Des weiteren erwarb die Klägerin ebenfalls von der A-GmbH jeweils durch Übertragungsverträge vom 8. November 1994 deren Kommanditanteile an den Kommanditgesellschaften 5.--8.
Die A-GmbH (Veräußerin) war jeweils alleinige Kommanditistin der vorgenannten Kommanditgesellschaften. Komplementäre waren bei den Kommanditgesellschaften zu 1 bis 4 die D-GmbH sowie die Herren S und F, bei den Kommanditgesellschaften zu 5 und 8 die U-GmbH sowie die Herren S und F, bei der KG zu 6 die F-GmbH und bei der KG zu 7 die C-GmbH.

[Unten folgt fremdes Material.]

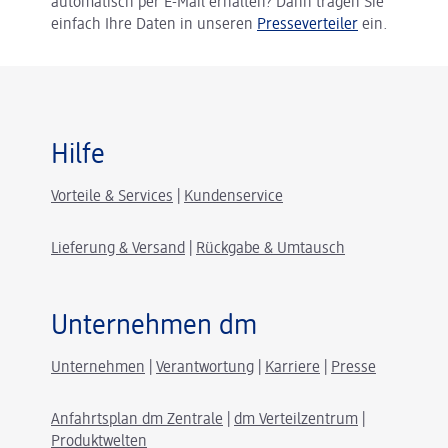
automatisch per E-Mail erhalten? Dann tragen Sie
einfach Ihre Daten in unseren
Presseverteiler
ein.
Hilfe
Vorteile & Services
|
Kundenservice
Lieferung & Versand
|
Rückgabe & Umtausch
Unternehmen dm
Unternehmen
|
Verantwortung
|
Karriere
|
Presse
Anfahrtsplan dm Zentrale
|
dm Verteilzentrum
|
Produktwelten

Gegenstand aller Kommanditgesellschaften war der Erwerb von Grundstücken, die Errichtung von Gebäuden und deren Vermietung sowie die Vornahme aller damit zusammenhängenden Geschäfte. Zum Vermögen aller Kommanditgesellschaften gehörten inländische Grundstücke, und zwar:
Gesellschaft Belegenheitsort Einheitswert 140 v. H.
DM DM
KG zu 1 X 254 900 356 800
KG zu 2 X 39 300 55 020
KG zu 3 X 7 667 000 10 733 800
KG zu 4 X 35 100 49 140
KG zu 5 Y 714 300 1 000 020
KG zu 6 Z 1 417 500 1 984 500
KG zu 7 V 1 438 700 2 014 180
KG zu 8 W 9 155 700 12 817 980
Nach den im wesentlichen gleichlautenden Gesellschaftsverträgen der acht Kommanditgesellschaften leisteten die persönlich haftenden Gesellschafter keine Einlagen, wohingegen die Kommanditisten Einlagen mit bestimmten Nominalbeträgen (Kommanditgesellschaften zu 1 bis 5 jeweils 1000 DM, Kommanditgesellschaften zu 6 bis 8 jeweils 10 000 DM) zu erbringen hatten. Am Gewinn und Verlust nahmen die Gesellschafter im Verhältnis der Gesellschaftsanteile bzw. der eingezahlten Einlagen teil. Beim Ausscheiden sollte ein Kommanditist als Abfindung den Nominalbetrag der geleisteten Einlage erhalten und sein Gesellschaftsanteil den verbleibenden Gesellschaftern zuwachsen. Bei den Kommanditgesellschaften zu 6 bis 8 sollte sich das Abfindungsguthaben eines ausscheidenden Kommanditisten um die zwischenzeitlich gutgeschriebenen Gewinnanteile erhöhen bzw. um die ihm zugewiesenen Verlustanteile vermindern. Für den Fall der Auflösung der Kommanditgesellschaften sehen die Gesellschaftsverträge keine Regelungen vor.
Der Beklagte und Revisionskläger (das Finanzamt -- FA --) sah in den Erwerben der Kommanditanteile der Grunderwerbsteuer unterliegende Tatbestände i. S. des § 1 Abs. 3 Nr. 3 des Grunderwerbsteuergesetzes (GrEStG 1983) und erließ demgemäß am 2. Dezember 1988 den angefochtenen (unter dem Vorbehalt der Nachprüfung stehenden) Bescheid zur gesonderten Feststellung der Besteuerungsgrundlagen für die Grunderwerbsteuer.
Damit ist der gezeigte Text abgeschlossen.